Your instructions:
Wherever the string "kolo" appears in the entries below, return the line that holds it.

Data in this exercise:

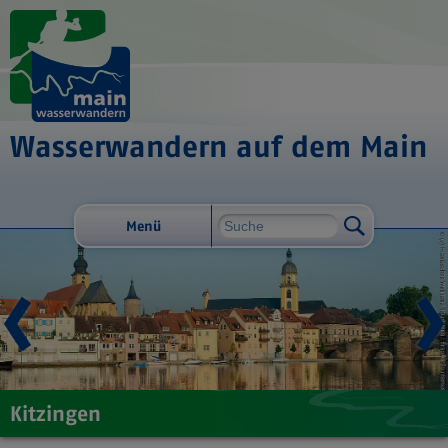
Wasserwandern auf dem Main
Menü
Kitzingen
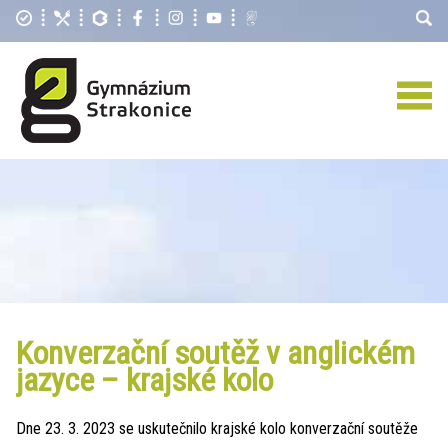
Konverzační soutěž v anglickém
jazyce – krajské kolo
Dne 23. 3. 2023 se uskutečnilo krajské kolo konverzační soutěže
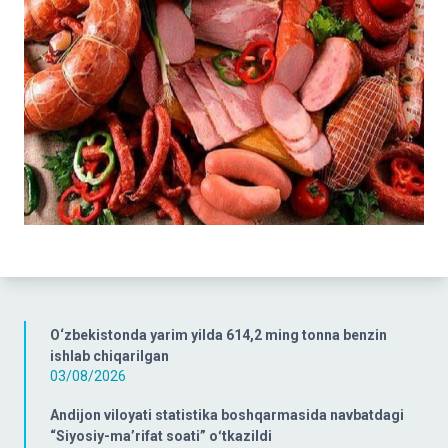
O‘zbekistonda yarim yilda 614,2 ming tonna benzin
ishlab chiqarilgan
03/08/2026
Andijon viloyati statistika boshqarmasida navbatdagi
“Siyosiy-ma’rifat soati” oʻtkazildi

Result of the task:
jazyce – krajské kolo
Dne 23. 3. 2023 se uskutečnilo krajské kolo konverzační soutěže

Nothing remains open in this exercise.